MINNEAPOLIS (Reuters) – Minneapolis Police Chief Medaria Arradondo could testify as soon as Monday in the murder trial of Derek Chauvin for the deadly arrest of George Floyd, where prosecutors say he will undermine the defense claim the former officer followed police training.
“This was murder — it wasn’t a lack of training,” Arradondo said last year in a statement on the video footage of Chauvin, who is white, kneeling on the neck of Floyd, a 46-year-old handcuffed Black man, for more than nine minutes.
Arradondo, who in 2017 became the first Black person to lead the city’s police force, fired Chauvin and three other officers who were involved the day after the incident. Floyd’s death sparked global protests against police brutality.
Chauvin has pleaded not guilty to murder and manslaughter charges, arguing that he did only what he was trained to do in his 19 years as a police officer.
Prosecutors from the Minnesota Attorney General’s Office hope Arradondo’s testimony will convince a jury otherwise.
“He will not mince any words,” Jerry Blackwell, one of the prosecutors, told the jury in his opening statement last Monday. “He’s very clear, he’ll be very decisive that this was excessive force.”
Police chiefs testifying against one of their own current or former police officers is unusual, even given how rarely officers face criminal prosecution, experts in police misconduct said.

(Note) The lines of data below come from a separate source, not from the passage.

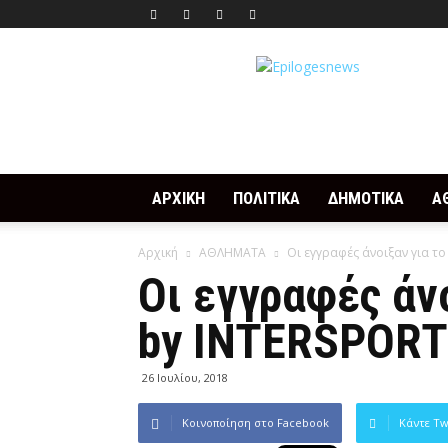
Epilogesnews
ΑΡΧΙΚΗ
ΠΟΛΙΤΙΚΑ
ΔΗΜΟΤΙΚΑ
Α
Αρχική
ΑΘΛΗΜΑΤΑ
Οι εγγραφές άνοιξαν για το
Οι εγγραφές άνο
by INTERSPOR
26 Ιουλίου, 2018
Κοινοποίηση στο Facebook
Κάντε Tw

“They need to have someone from the agency say how bad that is,” Geoffrey Alpert, a criminology expert at the University of South Carolina, said in a telephone interview of Chauvin’s kneeling on Floyd’s neck.
Philip Stinson, a criminal justice professor at Bowling Green State University, who tracks police prosecutions, said Arradondo may find himself facing an aggressive cross-examination by Chauvin’s lead lawyer, Eric Nelson.
“It may well be the city and the police department are trying to send a message to the community,” he said, “that we’re not tolerating police misconduct.”